1. Source audio has long silences or filler noise
Lip-sync models lock onto phonemes. Heavy background noise, music beds, or 2-second silences confuse the model and it freezes the mouth or syncs to noise transients.
How to spot it: Open the audio in Audacity. Visible noise floor above -40 dB or silences over 1 second mean the model is struggling.
2. Model trained primarily on English, fed non-English audio
Wav2Lip, SadTalker, and early HeyGen avatars were trained mostly on English phonemes. Mandarin, Japanese, or Hindi phoneme shapes do not match — mouth lands on the closest English shape.
How to spot it: English audio syncs cleanly; same speaker in their native language drifts.
3. Audio bitrate or sample rate mismatch
Source audio at 22 kHz fed to a 16 kHz model, or vice versa, causes temporal stretching. Lip timing drifts by a constant offset that grows over the clip.
How to spot it: Lips align at clip start, drift further by clip end.
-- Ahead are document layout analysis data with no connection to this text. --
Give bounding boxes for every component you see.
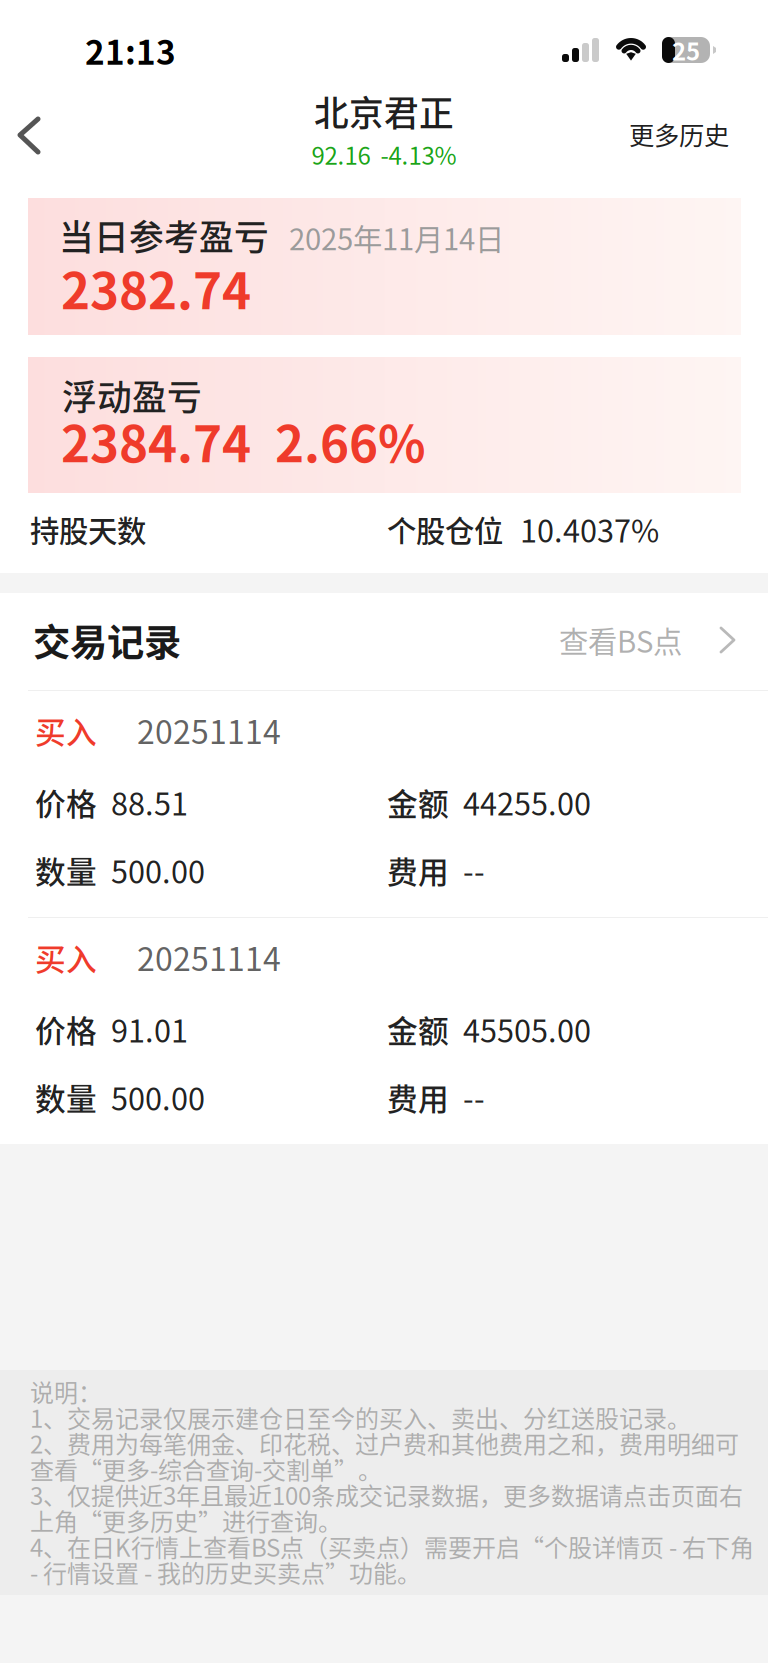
staticText: 说明： [30, 1374, 102, 1409]
staticText: 45505.00 [463, 1007, 591, 1051]
staticText: 500.00 [111, 848, 205, 892]
staticText: 1、交易记录仅展示建仓日至今的买入、卖出、分红送股记录。 [30, 1400, 691, 1435]
staticText: 20251114 [137, 934, 281, 980]
button[interactable]: 更多历史 [604, 96, 754, 172]
staticText: 上角“更多历史”进行查询。 [30, 1503, 342, 1538]
staticText: 91.01 [111, 1007, 188, 1051]
staticText: 费用 [387, 1075, 449, 1119]
staticText: 数量 [35, 1075, 97, 1119]
staticText: 查看“更多-综合查询-交割单”。 [30, 1451, 382, 1486]
staticText: 价格 [35, 780, 97, 824]
staticText: 500.00 [111, 1075, 205, 1119]
staticText: 25 [672, 33, 700, 67]
staticText: -- [463, 848, 485, 892]
button[interactable]: 返回 [0, 88, 84, 180]
staticText: - 行情设置 - 我的历史买卖点”功能。 [30, 1555, 421, 1589]
staticText: 当日参考盈亏 [59, 210, 269, 260]
staticText: 3、仅提供近3年且最近100条成交记录数据，更多数据请点击页面右 [30, 1477, 743, 1512]
staticText: 金额 [387, 1007, 449, 1051]
staticText: 20251114 [137, 707, 281, 753]
staticText: 4、在日K行情上查看BS点（买卖点）需要开启“个股详情页 - 右下角 [30, 1529, 754, 1564]
staticText: 2025年11月14日 [289, 216, 504, 259]
staticText: 2、费用为每笔佣金、印花税、过户费和其他费用之和，费用明细可 [30, 1426, 739, 1460]
staticText: 44255.00 [463, 780, 591, 824]
staticText: 浮动盈亏 [62, 370, 202, 420]
staticText: 更多历史 [629, 116, 729, 152]
button[interactable]: 查看BS点 [472, 603, 737, 677]
staticText: 21:13 [85, 26, 176, 74]
staticText: 2382.74 [61, 252, 251, 323]
staticText: 88.51 [111, 780, 188, 824]
staticText: -- [463, 1075, 485, 1119]
staticText: 持股天数 [30, 508, 146, 550]
staticText: 北京君正 [314, 86, 454, 136]
staticText: 价格 [35, 1007, 97, 1051]
staticText: 数量 [35, 848, 97, 892]
staticText: 个股仓位 [387, 508, 503, 550]
staticText: 92.16 -4.13% [312, 137, 456, 172]
staticText: 交易记录 [33, 613, 181, 667]
staticText: 费用 [387, 848, 449, 892]
staticText: 10.4037% [520, 507, 659, 551]
staticText: 2.66% [275, 405, 426, 476]
staticText: 查看BS点 [559, 619, 682, 661]
staticText: 金额 [387, 780, 449, 824]
staticText: 2384.74 [61, 405, 251, 476]
staticText: 买入 [35, 935, 97, 979]
staticText: 买入 [35, 708, 97, 752]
Check audio sample rate.
4. Video framerate not declared correctly
A 24 fps source video uploaded as 30 fps metadata gets re-timed during lip-sync, producing a constant offset.
How to spot it: Run ffprobe on the source clip; check the declared fps versus actual.
5. Avatar / face crop too tight or too loose
If the face bounding box clips off the chin or includes too much of the neck, the lip detector mis-locks. The model still tries to animate something, producing wrong-shaped mouth movement.
How to spot it: Inspect the face detection overlay if your tool provides one. Bounding box should include forehead to mid-chin.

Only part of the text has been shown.